Inverailort House is a mansion, south of Lochailort, at the head of Loch Ailort.

==History==
Having been a shooting lodge for MacDonald of Clanranald, Inverailort House was enlarged in 1828 by Major General Sir Alexander Cameron. It was subsequently owned by James Head, a director of several shipping lines, who married into the Cameron family in 1890.

Francis Cameron-Head died in 1957 and his widow lived at Inverailort until her death in 1994. Her companion Barbara Mackintosh continued to live at the house until her eventual death in 2015.

In the late 19th Century Christian Cameron, the wife of James Head, was a keen photographer. She took many photographs of the house and surrounding area. Most of the glass plates were lost or destroyed when the military took over the house during World War II, but the surviving photographs have been published in a book.
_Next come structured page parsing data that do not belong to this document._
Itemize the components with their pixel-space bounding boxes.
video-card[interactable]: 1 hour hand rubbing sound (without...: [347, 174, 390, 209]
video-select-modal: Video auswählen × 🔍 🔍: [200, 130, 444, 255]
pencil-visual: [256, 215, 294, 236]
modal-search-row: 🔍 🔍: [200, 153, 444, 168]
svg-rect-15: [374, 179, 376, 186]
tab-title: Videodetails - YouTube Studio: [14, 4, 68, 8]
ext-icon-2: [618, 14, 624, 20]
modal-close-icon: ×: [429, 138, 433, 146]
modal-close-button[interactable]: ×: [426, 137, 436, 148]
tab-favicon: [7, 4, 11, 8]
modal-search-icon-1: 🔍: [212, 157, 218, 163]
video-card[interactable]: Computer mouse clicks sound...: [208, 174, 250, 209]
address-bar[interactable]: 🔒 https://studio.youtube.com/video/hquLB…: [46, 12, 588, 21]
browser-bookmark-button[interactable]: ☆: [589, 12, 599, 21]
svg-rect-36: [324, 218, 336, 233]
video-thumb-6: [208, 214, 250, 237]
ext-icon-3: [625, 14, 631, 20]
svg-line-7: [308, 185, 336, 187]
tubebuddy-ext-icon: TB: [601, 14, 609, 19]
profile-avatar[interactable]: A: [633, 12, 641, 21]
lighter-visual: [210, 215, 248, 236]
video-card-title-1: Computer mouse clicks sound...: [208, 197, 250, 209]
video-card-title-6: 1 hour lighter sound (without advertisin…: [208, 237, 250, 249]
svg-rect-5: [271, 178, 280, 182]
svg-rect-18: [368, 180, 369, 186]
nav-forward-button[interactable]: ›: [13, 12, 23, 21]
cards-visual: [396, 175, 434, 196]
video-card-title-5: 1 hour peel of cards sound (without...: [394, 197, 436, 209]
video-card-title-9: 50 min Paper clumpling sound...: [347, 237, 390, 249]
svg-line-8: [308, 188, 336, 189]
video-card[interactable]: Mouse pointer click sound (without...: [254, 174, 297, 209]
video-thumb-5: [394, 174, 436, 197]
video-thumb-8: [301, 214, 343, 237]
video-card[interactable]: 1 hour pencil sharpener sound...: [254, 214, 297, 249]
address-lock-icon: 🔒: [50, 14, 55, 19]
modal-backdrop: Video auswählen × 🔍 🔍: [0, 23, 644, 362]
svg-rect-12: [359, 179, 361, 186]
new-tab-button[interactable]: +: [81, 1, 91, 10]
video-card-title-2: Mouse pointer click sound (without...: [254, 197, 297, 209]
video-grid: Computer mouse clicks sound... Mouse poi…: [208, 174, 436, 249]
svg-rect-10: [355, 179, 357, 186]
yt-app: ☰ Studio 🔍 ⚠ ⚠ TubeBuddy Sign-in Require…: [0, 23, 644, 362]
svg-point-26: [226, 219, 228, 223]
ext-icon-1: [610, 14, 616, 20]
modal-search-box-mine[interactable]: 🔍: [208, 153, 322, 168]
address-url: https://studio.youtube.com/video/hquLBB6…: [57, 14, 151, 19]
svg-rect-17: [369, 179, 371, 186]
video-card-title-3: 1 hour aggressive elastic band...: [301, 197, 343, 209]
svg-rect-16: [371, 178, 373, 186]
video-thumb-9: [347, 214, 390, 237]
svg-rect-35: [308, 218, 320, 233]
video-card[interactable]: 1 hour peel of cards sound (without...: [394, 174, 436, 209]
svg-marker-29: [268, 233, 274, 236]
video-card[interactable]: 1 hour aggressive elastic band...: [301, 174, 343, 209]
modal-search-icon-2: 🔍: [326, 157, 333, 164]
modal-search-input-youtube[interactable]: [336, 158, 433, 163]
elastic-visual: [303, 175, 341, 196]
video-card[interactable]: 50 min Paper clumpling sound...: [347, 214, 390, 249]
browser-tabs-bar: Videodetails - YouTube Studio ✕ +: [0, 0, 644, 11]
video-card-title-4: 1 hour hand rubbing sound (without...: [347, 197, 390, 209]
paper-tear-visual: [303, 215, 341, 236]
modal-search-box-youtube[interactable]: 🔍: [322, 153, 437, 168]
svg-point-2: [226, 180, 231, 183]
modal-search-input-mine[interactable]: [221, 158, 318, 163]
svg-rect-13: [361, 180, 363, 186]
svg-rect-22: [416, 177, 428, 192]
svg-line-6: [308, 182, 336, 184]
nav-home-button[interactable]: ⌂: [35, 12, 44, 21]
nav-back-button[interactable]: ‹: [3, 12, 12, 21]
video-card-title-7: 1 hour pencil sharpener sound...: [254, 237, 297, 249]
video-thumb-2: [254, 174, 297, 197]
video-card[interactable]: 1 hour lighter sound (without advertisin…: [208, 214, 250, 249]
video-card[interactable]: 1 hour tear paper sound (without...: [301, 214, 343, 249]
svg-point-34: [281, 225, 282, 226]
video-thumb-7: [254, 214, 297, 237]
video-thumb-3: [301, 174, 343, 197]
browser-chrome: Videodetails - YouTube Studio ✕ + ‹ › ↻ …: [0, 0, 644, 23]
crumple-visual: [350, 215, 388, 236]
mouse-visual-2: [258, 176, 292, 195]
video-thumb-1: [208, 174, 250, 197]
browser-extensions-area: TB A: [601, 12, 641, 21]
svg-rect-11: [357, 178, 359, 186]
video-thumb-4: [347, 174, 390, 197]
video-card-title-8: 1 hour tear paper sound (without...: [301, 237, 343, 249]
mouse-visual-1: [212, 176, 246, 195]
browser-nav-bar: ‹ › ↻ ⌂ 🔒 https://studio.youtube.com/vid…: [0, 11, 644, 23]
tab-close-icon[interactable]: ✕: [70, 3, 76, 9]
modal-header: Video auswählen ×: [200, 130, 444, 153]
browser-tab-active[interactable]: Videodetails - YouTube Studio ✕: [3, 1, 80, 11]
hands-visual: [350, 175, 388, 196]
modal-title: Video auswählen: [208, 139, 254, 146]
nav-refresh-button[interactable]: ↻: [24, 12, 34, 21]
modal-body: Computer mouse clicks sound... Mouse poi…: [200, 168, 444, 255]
Christian Cameron is said to have died of a broken heart after much of the contents of the house were badly damaged by the army when they emptied it.

During the Second World War, Inverailort was requisitioned by the War Office at the end of May 1940 as one of a few mansions in the area used as the Special Training Centre for agents of the Special Operations Executive. Here British agents were taught ruthless techniques of intelligence gathering, sabotage and survival. Initially the centre was operated by MI(R) but became part of Combined Operations. Many techniques of guerilla and irregular warfare were developed there and training techniques which were adopted for Commando training. SOE training was centred on nearby Arisaig House.

The army moved out of the house on 20 August 1942 and it was then taken over by the Royal Navy, when it became HMS Lochailort and used for the training of naval cadet ratings to be officers on small craft used by Combined Operations. The Royal Navy left in January 1945.

As of today, Inverailort House is in a ruinous state.

==See also==
- Achnacarry
- Lech-a-Vuie Platform railway station
- List of SOE establishments
- Commando Basic Training Centre (United Kingdom)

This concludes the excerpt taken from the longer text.